■ What the task asks: Print nothing but the lines below starting at the line that holds "The width and height of the screenshot is (1204, 2076)." and ending at the line that holds "This screenshot has width=888, height=1391.", including both, each exactly as written.

■ Stored data:
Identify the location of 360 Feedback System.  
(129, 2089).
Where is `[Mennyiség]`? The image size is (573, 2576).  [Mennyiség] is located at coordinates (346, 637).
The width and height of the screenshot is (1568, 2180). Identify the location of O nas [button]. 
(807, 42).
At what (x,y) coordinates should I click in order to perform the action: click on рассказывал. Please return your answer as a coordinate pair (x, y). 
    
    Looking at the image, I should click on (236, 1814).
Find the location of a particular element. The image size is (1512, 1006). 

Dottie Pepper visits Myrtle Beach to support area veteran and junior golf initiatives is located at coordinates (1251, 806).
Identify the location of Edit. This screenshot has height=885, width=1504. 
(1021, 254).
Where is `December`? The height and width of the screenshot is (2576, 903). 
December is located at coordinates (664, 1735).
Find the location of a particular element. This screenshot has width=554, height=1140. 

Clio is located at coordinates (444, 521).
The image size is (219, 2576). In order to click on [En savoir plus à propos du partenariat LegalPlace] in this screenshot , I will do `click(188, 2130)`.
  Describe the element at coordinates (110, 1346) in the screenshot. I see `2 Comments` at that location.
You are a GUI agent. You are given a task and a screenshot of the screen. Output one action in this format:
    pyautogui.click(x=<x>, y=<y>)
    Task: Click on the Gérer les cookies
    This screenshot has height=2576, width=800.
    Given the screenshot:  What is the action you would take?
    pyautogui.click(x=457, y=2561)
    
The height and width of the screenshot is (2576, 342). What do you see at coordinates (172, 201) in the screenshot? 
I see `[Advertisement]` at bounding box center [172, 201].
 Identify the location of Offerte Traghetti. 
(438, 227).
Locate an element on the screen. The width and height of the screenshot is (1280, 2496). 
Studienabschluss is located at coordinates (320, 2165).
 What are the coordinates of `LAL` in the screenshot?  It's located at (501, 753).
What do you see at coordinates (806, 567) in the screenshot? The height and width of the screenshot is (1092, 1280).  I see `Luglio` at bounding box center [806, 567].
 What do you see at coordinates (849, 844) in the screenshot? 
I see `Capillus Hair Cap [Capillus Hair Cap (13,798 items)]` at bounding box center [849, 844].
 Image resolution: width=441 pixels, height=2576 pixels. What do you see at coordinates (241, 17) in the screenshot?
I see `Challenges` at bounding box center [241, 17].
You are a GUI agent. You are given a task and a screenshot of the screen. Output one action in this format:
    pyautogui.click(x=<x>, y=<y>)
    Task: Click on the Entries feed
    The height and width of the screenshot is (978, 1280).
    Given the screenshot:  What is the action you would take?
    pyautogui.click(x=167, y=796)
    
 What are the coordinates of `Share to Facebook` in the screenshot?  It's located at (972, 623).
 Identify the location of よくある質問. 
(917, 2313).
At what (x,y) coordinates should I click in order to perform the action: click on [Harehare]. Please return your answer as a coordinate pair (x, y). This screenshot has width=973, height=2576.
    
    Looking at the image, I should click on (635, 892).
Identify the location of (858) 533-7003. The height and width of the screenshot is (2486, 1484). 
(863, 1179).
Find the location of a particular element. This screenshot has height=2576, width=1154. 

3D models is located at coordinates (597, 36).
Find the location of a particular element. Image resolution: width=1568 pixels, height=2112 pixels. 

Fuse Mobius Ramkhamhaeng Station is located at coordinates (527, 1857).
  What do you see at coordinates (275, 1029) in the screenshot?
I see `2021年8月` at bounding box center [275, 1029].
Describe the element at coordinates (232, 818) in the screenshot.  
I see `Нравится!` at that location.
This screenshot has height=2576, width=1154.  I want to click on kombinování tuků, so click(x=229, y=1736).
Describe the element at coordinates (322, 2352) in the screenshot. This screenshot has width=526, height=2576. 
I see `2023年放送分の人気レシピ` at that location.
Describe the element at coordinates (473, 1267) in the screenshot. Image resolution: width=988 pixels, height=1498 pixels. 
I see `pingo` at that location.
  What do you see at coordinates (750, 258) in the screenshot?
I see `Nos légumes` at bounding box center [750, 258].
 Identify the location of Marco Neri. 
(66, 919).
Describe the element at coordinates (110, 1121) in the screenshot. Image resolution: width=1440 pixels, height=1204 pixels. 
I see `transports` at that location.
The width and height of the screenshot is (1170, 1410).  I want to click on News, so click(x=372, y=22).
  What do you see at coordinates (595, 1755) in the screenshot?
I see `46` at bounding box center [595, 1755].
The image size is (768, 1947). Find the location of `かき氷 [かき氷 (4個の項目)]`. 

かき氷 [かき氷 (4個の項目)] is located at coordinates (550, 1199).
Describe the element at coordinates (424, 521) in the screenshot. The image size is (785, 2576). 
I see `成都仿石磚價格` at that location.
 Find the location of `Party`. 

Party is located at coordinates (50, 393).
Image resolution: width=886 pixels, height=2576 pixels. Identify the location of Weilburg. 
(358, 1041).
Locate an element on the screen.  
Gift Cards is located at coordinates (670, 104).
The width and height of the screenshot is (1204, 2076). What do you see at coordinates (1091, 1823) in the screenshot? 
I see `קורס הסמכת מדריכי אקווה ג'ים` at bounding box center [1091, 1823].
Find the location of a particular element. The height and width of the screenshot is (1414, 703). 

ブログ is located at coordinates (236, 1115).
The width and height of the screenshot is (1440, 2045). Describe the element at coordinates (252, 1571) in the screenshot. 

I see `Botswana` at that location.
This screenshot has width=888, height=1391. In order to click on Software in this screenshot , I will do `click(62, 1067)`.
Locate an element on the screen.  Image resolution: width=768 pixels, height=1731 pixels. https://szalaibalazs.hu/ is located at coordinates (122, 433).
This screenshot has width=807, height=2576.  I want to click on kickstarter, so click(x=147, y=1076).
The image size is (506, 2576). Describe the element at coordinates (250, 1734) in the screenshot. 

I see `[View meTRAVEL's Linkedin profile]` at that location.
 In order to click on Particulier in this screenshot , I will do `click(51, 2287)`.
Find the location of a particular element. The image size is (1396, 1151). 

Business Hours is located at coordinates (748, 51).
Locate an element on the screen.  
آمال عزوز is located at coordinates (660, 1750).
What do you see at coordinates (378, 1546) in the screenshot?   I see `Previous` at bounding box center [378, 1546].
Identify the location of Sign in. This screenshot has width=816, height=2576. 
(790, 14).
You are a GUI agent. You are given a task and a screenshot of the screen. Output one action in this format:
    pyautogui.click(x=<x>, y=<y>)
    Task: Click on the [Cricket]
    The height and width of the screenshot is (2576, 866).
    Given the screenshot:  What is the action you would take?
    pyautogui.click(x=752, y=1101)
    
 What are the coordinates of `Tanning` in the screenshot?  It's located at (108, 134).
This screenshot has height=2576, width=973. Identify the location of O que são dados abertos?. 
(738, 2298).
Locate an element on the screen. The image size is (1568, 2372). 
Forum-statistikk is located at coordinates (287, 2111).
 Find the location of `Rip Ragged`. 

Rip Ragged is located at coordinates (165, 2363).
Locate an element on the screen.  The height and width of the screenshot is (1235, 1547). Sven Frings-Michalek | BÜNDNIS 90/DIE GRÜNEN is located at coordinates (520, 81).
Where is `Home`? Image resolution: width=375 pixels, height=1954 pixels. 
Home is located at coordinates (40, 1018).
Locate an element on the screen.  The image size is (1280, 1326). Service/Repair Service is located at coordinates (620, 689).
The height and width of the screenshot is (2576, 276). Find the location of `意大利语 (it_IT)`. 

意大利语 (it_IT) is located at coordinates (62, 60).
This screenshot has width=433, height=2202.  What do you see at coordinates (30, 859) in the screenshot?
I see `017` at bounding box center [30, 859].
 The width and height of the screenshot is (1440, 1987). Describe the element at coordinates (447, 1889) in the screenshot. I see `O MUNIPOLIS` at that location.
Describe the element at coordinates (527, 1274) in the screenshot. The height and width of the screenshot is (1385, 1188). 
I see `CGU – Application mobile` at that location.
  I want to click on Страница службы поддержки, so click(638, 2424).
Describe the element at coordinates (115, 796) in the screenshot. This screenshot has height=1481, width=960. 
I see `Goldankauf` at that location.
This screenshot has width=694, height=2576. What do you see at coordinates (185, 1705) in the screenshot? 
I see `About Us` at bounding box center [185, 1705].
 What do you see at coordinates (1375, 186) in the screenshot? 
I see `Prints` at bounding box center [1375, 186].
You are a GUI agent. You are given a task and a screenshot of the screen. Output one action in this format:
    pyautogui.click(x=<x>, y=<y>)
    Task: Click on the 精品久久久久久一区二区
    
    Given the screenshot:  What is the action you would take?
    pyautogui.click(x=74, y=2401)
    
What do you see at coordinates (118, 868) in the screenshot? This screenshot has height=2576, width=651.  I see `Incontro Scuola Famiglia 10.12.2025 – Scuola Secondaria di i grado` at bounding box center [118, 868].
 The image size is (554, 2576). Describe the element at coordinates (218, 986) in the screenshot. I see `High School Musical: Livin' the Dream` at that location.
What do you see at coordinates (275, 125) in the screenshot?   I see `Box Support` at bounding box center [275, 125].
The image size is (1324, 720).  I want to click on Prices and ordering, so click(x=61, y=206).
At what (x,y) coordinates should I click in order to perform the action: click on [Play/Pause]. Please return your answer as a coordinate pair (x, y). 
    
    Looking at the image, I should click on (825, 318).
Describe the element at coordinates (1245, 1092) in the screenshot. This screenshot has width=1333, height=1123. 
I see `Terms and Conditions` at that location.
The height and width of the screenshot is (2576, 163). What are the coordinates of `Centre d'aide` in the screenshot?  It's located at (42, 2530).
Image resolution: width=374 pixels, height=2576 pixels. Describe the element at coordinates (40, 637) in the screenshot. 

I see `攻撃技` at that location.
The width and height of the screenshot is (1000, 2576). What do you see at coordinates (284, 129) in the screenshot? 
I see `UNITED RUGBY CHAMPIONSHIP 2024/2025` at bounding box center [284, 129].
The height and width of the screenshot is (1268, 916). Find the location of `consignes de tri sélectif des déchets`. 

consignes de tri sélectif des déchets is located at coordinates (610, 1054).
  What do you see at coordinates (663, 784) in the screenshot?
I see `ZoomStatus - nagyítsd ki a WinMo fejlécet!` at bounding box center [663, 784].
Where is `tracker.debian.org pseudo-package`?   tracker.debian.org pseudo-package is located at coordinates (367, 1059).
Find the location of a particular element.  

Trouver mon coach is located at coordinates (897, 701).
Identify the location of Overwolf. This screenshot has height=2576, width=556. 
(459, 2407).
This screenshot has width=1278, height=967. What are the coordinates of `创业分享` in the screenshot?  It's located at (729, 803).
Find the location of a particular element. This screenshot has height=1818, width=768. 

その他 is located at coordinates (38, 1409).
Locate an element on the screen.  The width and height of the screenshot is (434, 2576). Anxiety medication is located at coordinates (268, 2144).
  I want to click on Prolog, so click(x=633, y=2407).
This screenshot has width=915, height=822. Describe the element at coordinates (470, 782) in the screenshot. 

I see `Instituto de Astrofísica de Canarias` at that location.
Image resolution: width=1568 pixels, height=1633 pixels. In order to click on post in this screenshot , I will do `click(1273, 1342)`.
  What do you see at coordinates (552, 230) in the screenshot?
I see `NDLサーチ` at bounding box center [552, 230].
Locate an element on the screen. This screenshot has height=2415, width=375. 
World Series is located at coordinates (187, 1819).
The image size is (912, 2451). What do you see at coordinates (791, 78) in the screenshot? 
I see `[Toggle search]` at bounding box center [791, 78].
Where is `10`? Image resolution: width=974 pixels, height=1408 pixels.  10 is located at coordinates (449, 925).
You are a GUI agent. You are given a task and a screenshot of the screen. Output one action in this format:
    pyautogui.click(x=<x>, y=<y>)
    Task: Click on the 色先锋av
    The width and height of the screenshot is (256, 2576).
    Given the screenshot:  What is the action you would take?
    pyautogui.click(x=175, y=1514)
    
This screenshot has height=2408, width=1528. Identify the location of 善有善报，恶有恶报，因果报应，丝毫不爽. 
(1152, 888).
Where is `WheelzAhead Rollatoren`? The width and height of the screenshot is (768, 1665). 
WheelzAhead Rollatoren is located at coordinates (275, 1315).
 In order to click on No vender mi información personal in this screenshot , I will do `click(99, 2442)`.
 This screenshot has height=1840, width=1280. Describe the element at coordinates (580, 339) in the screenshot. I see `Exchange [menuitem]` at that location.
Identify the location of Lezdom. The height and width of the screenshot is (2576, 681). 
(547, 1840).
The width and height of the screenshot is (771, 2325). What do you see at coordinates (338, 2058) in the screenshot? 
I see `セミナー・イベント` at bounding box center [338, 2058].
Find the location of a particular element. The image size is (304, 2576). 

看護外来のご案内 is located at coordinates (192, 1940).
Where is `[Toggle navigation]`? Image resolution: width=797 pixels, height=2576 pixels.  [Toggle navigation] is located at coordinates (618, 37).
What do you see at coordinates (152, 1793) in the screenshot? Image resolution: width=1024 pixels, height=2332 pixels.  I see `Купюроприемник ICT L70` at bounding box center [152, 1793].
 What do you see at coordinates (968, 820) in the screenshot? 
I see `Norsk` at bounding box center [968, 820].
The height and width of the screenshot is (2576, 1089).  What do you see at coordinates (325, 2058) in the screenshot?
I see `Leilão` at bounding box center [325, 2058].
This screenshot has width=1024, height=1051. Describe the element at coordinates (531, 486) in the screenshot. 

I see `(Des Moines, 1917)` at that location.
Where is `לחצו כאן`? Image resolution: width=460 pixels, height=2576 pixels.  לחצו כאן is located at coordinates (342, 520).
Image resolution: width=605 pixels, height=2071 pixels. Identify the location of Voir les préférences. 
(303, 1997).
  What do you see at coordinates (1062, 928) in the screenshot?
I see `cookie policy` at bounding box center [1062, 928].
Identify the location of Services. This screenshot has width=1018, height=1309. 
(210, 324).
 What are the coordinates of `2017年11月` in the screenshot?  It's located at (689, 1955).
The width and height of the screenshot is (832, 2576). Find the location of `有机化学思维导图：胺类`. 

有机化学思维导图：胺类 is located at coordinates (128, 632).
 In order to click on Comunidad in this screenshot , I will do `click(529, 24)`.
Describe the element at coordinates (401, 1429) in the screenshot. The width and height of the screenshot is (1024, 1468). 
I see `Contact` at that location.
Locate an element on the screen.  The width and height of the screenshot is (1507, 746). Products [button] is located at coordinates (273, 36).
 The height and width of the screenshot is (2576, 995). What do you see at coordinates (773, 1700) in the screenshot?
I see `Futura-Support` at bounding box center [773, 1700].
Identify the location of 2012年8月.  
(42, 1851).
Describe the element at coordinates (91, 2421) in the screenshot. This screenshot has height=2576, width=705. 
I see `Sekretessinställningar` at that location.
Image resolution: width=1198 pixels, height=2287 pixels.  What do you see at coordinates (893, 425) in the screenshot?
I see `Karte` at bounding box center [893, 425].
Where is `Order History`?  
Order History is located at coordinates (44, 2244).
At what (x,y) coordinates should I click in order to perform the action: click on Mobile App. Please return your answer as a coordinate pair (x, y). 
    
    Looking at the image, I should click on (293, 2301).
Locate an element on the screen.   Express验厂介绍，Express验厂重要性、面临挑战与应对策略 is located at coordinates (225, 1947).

■ Exercise response:
The width and height of the screenshot is (1204, 2076). What do you see at coordinates (1091, 1823) in the screenshot? 
I see `קורס הסמכת מדריכי אקווה ג'ים` at bounding box center [1091, 1823].
Find the location of a particular element. The height and width of the screenshot is (1414, 703). 

ブログ is located at coordinates (236, 1115).
The width and height of the screenshot is (1440, 2045). Describe the element at coordinates (252, 1571) in the screenshot. 

I see `Botswana` at that location.
This screenshot has width=888, height=1391. In order to click on Software in this screenshot , I will do `click(62, 1067)`.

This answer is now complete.